> [Problem details]: Count every line in the data below that includes "Mitwirkungspflicht", and give only the result.

==== Supplied data ====

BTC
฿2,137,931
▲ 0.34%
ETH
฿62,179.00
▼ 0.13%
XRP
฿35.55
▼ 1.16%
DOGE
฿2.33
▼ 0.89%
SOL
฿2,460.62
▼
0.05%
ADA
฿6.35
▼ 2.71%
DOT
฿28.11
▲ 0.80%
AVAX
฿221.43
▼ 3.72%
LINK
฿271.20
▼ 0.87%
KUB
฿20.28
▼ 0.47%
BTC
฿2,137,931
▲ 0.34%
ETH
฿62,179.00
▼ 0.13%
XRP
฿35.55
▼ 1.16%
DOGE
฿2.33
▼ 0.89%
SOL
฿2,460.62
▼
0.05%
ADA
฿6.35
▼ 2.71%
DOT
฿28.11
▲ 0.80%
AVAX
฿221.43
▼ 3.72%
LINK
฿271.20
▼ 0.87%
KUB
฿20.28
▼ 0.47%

====
==== Supplied data ====

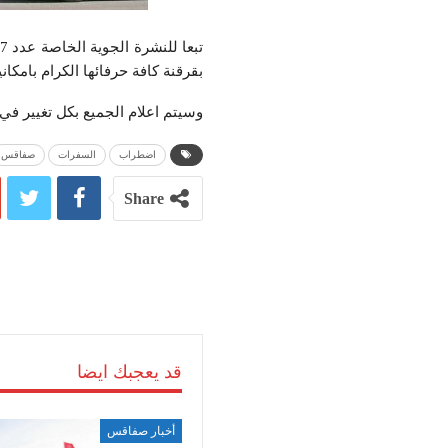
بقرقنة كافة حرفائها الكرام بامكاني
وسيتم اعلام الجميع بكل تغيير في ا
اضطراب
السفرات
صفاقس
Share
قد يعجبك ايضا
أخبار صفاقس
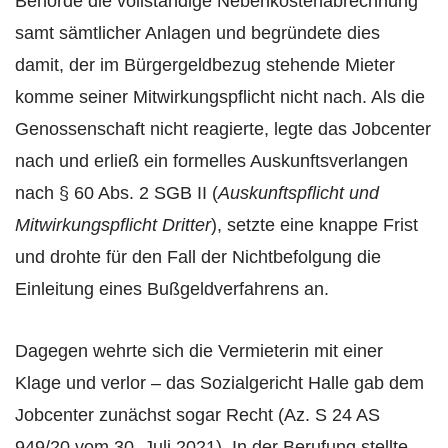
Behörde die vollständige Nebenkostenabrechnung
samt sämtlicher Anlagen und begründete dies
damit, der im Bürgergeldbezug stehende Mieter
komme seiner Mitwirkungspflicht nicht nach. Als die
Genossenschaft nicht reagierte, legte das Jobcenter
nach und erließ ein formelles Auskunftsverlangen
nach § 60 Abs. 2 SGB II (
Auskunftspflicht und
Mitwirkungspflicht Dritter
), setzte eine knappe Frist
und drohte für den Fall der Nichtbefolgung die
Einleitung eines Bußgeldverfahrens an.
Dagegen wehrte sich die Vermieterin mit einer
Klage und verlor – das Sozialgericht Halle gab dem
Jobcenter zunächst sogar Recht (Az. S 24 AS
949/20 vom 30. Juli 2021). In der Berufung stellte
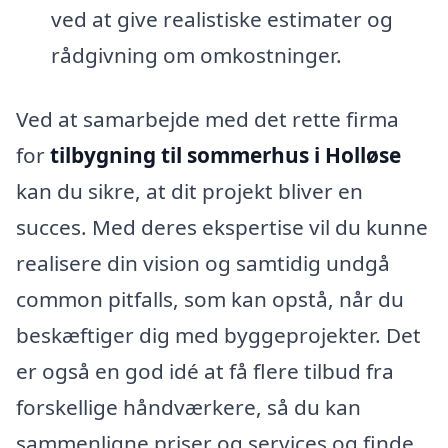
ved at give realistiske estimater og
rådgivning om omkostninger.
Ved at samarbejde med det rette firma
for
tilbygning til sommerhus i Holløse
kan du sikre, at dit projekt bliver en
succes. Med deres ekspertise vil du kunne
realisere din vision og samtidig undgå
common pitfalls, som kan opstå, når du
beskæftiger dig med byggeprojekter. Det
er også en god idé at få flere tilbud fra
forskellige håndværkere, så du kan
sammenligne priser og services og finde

====

> [Solution to the problem]: 2